There are few places in the world I know of that contrast so sharply and painfully between man and nature. Few journeys in which one teeters between ecstasy and an intense sense of wonder and communion with nature and with the vitality of life -- and the most suffocating feeling of depression and alienation, a feeling of being asphyxiated by your own kind.

There are hills the world over that are sacred for hosting Gods and spirits, powers and myths remembered from a primordial time, passed on from generation to generation.

Bisesero is sacred for a different reason. It is sacred because it is a hill where the principles of the sanctity of life, of freedom and equality, refused to surrender without a fight. It is a monument to the conscience and to the resilience of the human spirit.

As is stands today the memorial at Bisesero is empty, for lack of funds. As with so many memorials in Rwanda, it is incomplete. Nevertheless, it is an immensely powerful memorial in its absences.

Consisting of narrow separated buildings that snake up the hill and are connected by a paved pathway enclosed by walls, the memorial recreates the sense of entrapment and abandonment that the fighters of Bisesero felt.
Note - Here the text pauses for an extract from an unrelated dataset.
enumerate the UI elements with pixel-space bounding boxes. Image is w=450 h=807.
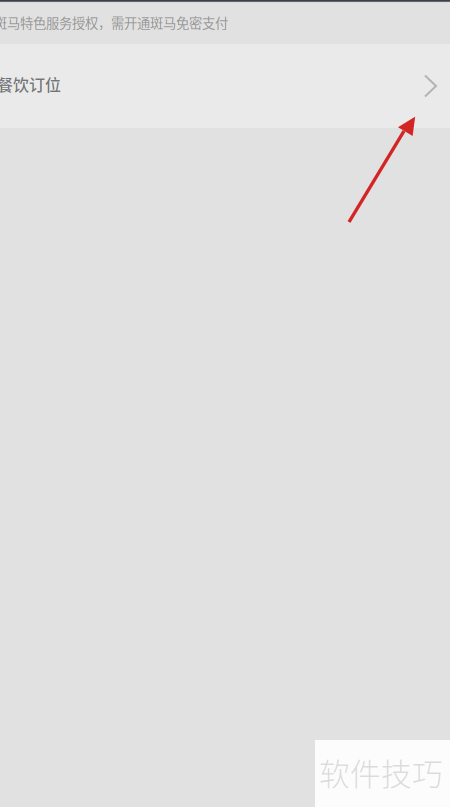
button[interactable]: 餐饮订位 xyxy=(0,44,450,128)
staticText: 软件技巧 xyxy=(319,750,443,794)
staticText: 斑马特色服务授权，需开通斑马免密支付 xyxy=(0,13,228,32)
staticText: 餐饮订位 xyxy=(0,72,61,96)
One feels lost in a maze walking there, a place of unreason and a place where the only direction one can go is up. But at the top of the hill one finds, alongside the silent pine trees and the murmuring bushes, a mass grave.

And in a shed beside the bottom of the hill, at the base of the memorial, one finds skulls and bones -- stacked and confronting you.
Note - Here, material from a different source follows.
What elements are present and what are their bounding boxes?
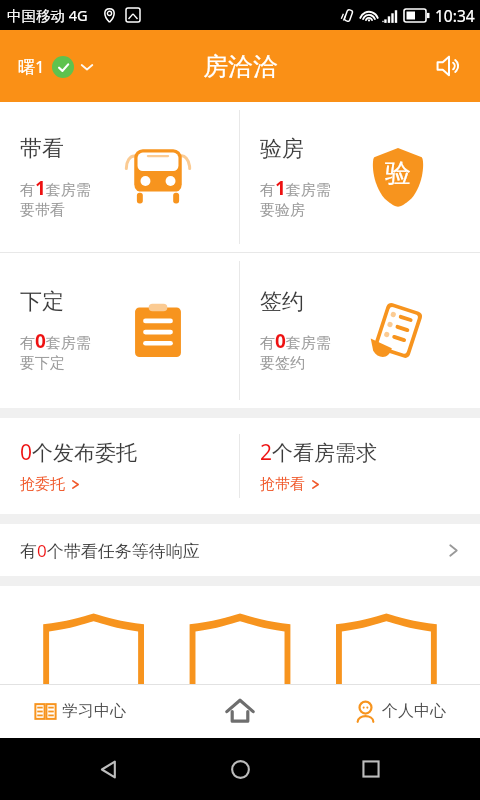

To the visitor they are skulls and bones; to the survivors and caretakers that open the door for you they are brothers and sisters, sons and daughters, mothers and fathers, husbands and wives. They are friends and neighbors, people who dreamed and felt and hoped and loved and toiled and built and created and celebrated and cried.
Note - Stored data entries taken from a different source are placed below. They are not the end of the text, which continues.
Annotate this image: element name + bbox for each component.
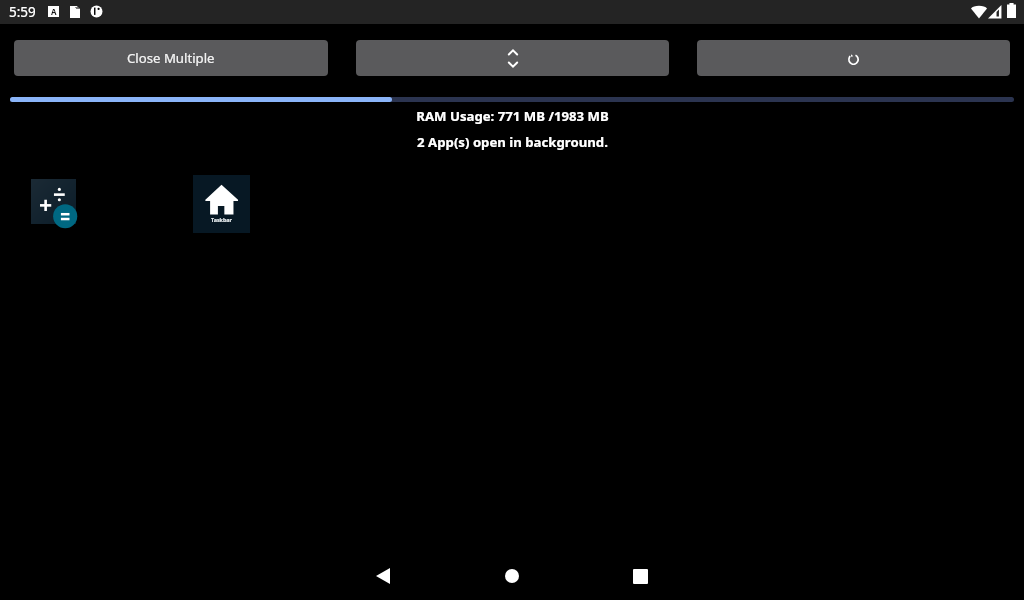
button[interactable]: Sort order xyxy=(356,40,669,76)
staticText: Close Multiple xyxy=(127,49,215,67)
button[interactable]: Refresh xyxy=(697,40,1010,76)
staticText: Taskbar xyxy=(211,216,233,223)
staticText: 5:59 xyxy=(9,3,36,21)
button[interactable]: Taskbar xyxy=(193,175,250,233)
staticText: RAM Usage: 771 MB /1983 MB xyxy=(416,107,609,125)
button[interactable]: Recent apps xyxy=(616,552,664,600)
staticText: 2 App(s) open in background. xyxy=(417,133,608,151)
button[interactable]: Calculator xyxy=(31,179,76,224)
staticText: A xyxy=(51,6,57,17)
button[interactable]: Close Multiple xyxy=(14,40,328,76)
button[interactable]: Home xyxy=(488,552,536,600)
button[interactable]: Back xyxy=(359,552,407,600)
Bisesero is a place of sadness and tragedy, of moral and human failure, of cruelty and radical evil. It is steeped in pain.

The horror of genocide is often subsumed by its enormity such that it becomes remembered more as an unfathomable abstraction than the repeated act of murder of individual human beings and entire communities.

But we need to remember and honor individuals and communities, in their particularity and humanity.

On July 4 Rwandans commemorated Liberation Day -- the end of the genocide.

But liberation is also a process, and an ongoing one which urgently needs support.

For the survivors striving to rebuild their lives the challenges they face are enormous. They require far greater assistance from the United Nations, international community, humanitarian aid, and development sector to achieve a sustainable liberation. We must work tirelessly with them to realize their rights, to help them recover stolen and lost property and acquire the means to lift themselves out of poverty, and to advance their own knowledge and skills through education so that they can continue to liberate themselves with the knowledge that they will not be betrayed again, that they are not alone.

Whether it is a matter of assisting them to access health care and trauma support services, housing or to facilitate burial of their loved ones to honor their memory and dignity and through construction and maintenance of memorials we must remember and honor Bisesero's fighters through tangible acts of solidarity and positive social action.

Their effort to secure the right to life, freedom, and equality and not to surrender to hatred and evil is not a fact simply to be recounted but a mandate and an imperative.

A covenant they established amongst themselves as they resisted together. A covenant with which we too -- who value these same principles -- are bound and must not breach.

A partnership still in its infancy, being seeded, which invites all of our participation and dedication to achieve a true transformation and liberation for survivors of the genocide in Rwanda now and in the years ahead.